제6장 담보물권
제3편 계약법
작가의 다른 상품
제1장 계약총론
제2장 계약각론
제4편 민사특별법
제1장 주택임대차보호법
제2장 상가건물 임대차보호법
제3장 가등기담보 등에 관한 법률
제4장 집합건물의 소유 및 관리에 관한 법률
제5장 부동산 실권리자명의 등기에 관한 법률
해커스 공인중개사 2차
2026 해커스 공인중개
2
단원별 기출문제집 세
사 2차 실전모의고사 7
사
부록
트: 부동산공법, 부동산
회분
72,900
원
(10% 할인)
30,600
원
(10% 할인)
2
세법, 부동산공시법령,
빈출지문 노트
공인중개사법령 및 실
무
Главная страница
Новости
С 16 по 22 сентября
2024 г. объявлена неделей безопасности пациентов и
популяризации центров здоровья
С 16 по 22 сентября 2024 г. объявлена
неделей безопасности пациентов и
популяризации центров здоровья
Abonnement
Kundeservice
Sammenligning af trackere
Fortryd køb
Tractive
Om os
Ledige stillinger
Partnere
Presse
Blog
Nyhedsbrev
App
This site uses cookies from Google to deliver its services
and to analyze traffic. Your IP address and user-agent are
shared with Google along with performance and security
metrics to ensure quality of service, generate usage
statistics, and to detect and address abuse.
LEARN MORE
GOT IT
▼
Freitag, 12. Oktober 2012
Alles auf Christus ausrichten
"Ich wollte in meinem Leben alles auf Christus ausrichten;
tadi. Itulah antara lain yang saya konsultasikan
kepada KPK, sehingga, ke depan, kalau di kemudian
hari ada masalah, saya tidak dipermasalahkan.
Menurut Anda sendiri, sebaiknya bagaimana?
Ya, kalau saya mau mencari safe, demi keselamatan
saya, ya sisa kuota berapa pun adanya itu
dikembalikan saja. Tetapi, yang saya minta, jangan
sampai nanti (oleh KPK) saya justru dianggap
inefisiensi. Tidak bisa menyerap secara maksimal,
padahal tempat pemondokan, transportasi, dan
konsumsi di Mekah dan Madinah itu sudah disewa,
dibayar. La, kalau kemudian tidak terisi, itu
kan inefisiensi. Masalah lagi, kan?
···
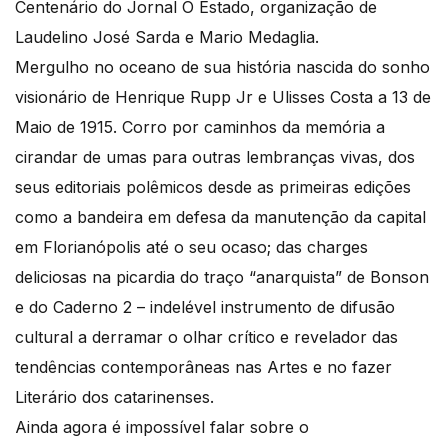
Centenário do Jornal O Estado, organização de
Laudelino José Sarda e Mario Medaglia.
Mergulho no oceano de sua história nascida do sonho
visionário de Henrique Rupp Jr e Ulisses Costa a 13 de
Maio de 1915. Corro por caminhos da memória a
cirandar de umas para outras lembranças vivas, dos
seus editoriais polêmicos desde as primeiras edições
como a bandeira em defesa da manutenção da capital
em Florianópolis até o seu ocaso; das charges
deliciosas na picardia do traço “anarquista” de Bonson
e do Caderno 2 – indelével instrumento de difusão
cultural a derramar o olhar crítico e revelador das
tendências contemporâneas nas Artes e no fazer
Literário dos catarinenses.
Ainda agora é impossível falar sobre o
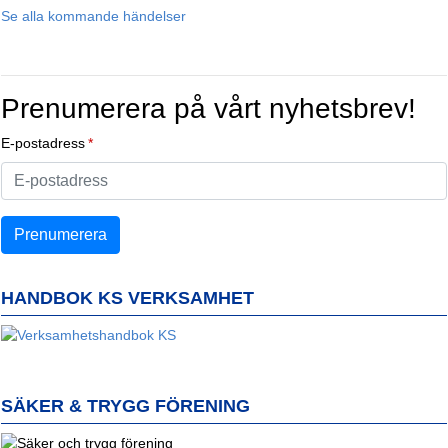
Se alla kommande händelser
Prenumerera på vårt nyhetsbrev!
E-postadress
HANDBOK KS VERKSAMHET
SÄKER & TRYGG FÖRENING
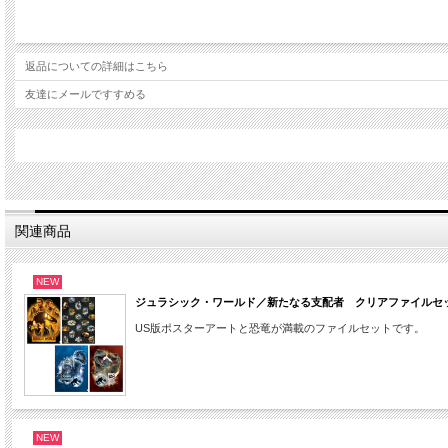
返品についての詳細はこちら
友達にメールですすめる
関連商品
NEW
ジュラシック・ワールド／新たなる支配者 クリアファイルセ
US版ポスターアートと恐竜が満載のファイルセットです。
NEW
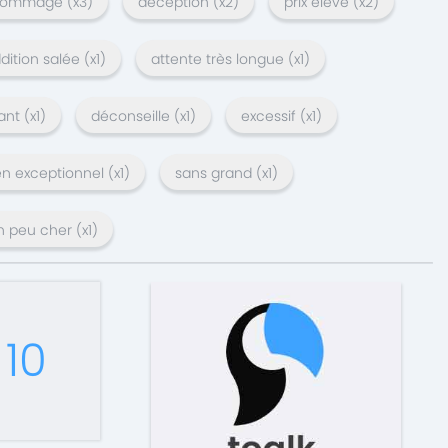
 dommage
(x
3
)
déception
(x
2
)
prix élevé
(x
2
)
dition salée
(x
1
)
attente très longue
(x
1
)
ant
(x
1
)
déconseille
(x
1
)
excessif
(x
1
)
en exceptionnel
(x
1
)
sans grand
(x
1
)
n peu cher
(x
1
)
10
···
What to produce:
Nothing but a number belongs in the answer: the tally of lines in the data holding "kemudian".

Output of the task:
2